BEGIN Data to examine

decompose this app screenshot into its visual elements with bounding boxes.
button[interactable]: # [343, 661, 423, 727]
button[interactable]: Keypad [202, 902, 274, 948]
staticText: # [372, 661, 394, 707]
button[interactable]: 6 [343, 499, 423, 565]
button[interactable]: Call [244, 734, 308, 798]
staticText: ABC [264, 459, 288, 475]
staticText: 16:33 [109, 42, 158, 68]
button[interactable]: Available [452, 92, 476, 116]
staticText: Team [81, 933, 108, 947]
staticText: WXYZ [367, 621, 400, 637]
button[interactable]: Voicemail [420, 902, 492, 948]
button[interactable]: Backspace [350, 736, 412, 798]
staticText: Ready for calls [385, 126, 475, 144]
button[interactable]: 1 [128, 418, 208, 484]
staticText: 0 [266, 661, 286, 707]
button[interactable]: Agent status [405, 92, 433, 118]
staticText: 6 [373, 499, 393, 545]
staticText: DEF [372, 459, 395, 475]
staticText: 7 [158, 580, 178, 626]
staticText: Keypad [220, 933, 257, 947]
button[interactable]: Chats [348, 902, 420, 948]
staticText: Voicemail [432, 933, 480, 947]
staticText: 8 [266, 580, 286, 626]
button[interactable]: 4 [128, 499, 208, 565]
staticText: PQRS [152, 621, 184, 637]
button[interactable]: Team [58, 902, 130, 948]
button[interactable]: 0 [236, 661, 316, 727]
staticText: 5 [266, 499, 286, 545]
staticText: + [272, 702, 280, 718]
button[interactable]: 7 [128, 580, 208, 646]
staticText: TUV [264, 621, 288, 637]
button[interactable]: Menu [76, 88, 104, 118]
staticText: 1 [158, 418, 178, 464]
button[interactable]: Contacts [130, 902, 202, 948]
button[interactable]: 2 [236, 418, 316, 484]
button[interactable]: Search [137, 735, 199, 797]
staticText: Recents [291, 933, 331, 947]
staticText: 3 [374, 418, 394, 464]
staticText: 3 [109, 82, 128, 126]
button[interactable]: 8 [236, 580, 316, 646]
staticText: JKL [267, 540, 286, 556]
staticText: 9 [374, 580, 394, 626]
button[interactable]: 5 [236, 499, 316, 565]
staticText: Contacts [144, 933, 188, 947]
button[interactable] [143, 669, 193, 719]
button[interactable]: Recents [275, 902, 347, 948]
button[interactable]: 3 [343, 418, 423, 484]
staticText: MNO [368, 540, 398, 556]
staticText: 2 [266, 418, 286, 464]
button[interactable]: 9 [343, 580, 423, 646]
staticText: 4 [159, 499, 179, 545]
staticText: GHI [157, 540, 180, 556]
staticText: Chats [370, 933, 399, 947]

END Data to examine

Work to be completed
Which lines of the entries above contain the string "Keypad"? Copy each one.

Response for this exercise
button[interactable]: Keypad [202, 902, 274, 948]
staticText: Keypad [220, 933, 257, 947]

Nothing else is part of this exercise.